Today I was looking for lisianthus which has long been a popular item at Flowerbud, stand alone or in bouquets. Lo and behold a second farm I am familiar with has just made the decision to abandon the crop and go to Alstroemeria production of all things. No doubt this farm will do as good a job on this crop as any and I have nothing against Alstro other than the world can easily be awash in it and that the quality often needs be upgraded even as the price pushes down. There is, however, only so much needed, the majority of it being headed for big box bouquets with little value proposition beyond their gaudy and non-recyclable wrappings.

Why might a US Farm head away from a sell out crop only to rush into one that the South Americans flower empires can bury them in on any given day?
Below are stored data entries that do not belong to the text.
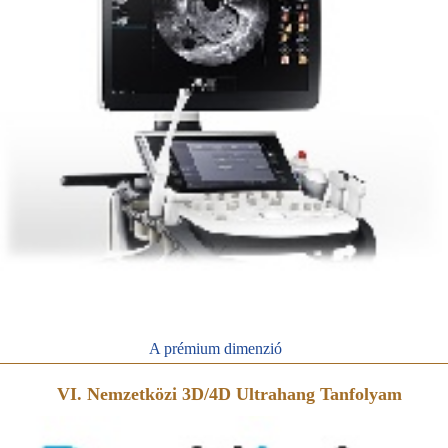
A prémium dimenzió
VI. Nemzetközi 3D/4D Ultrahang Tanfolyam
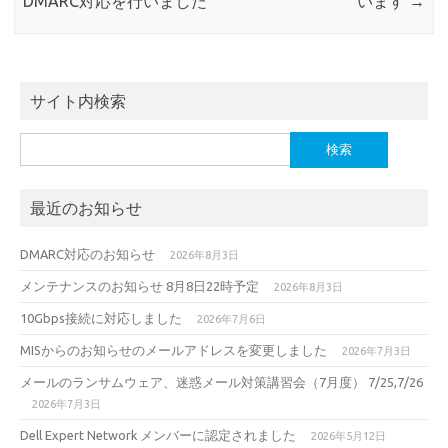
DMARC対応を行いました
います
→
サイト内検索
検
索:
最近のお知らせ
DMARC対応のお知らせ
2026年8月3日
メンテナンスのお知らせ 8月8日22時予定
2026年8月3日
10Gbps接続に対応しました
2026年7月6日
MISからのお知らせのメールアドレスを変更しました
2026年7月3日
メールのランサムウェア、迷惑メール対策講習会（7月度） 7/25,7/26
2026年7月3日
Dell Expert Network メンバーに認定されました
2026年5月12日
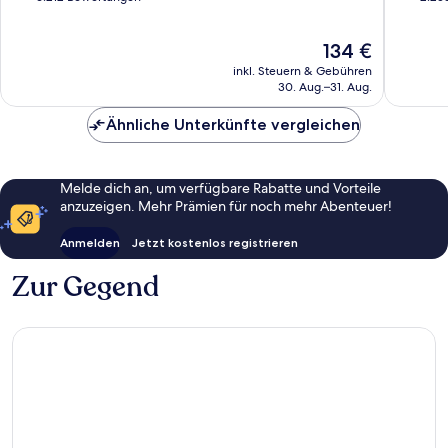
10,
10,
Sehr
Hervorr
Der
134 €
gut,
2.255
Preis
6.212
Bewert
inkl. Steuern & Gebühren
beträgt
Bewertungen
30. Aug.–31. Aug.
134 €
Ähnliche Unterkünfte vergleichen
Melde dich an, um verfügbare Rabatte und Vorteile
anzuzeigen. Mehr Prämien für noch mehr Abenteuer!
Anmelden
Jetzt kostenlos registrieren
Zur Gegend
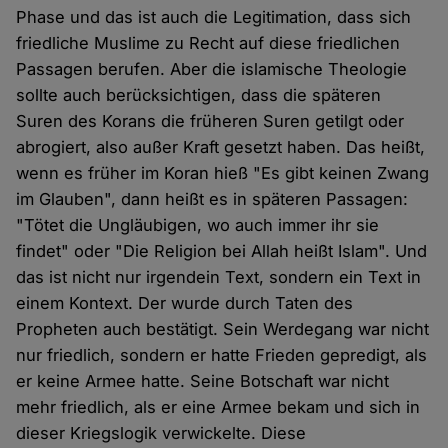
Phase und das ist auch die Legitimation, dass sich
friedliche Muslime zu Recht auf diese friedlichen
Passagen berufen. Aber die islamische Theologie
sollte auch berücksichtigen, dass die späteren
Suren des Korans die früheren Suren getilgt oder
abrogiert, also außer Kraft gesetzt haben. Das heißt,
wenn es früher im Koran hieß "Es gibt keinen Zwang
im Glauben", dann heißt es in späteren Passagen:
"Tötet die Ungläubigen, wo auch immer ihr sie
findet" oder "Die Religion bei Allah heißt Islam". Und
das ist nicht nur irgendein Text, sondern ein Text in
einem Kontext. Der wurde durch Taten des
Propheten auch bestätigt. Sein Werdegang war nicht
nur friedlich, sondern er hatte Frieden gepredigt, als
er keine Armee hatte. Seine Botschaft war nicht
mehr friedlich, als er eine Armee bekam und sich in
dieser Kriegslogik verwickelte. Diese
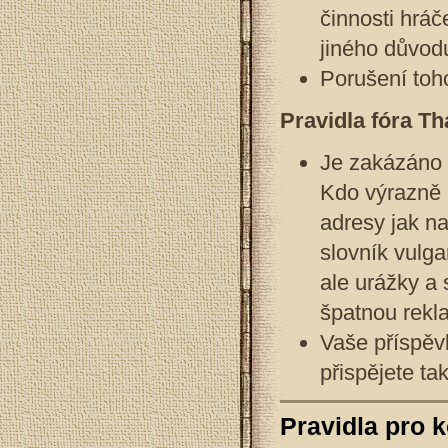
činnosti hráč
jiného důvod
Porušení toh
Pravidla fóra Th
Je zakázáno 
Kdo výrazně 
adresy jak na
slovník vulga
ale urážky a 
špatnou rekl
Vaše příspěvk
přispějete tak
Pravidla pro k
It is beyond me in many ways but I do nontheless feel the old tickle of familiarity and temptation. Three decades of growing allowed me to look over more than a few fences and consider what I was seeing to be better than what I was growing. Very much like buying into the stock market as it peaks! However If I were investing in flower farms I do know one California farm that plays the market perfectly and is about to be handed an even bigger slice of the Lisianthus pie, without even trying.

I was always told that where there was muck and hard work there was money and very little competition. No doubt this equates to what we sometimes grow…or should grow.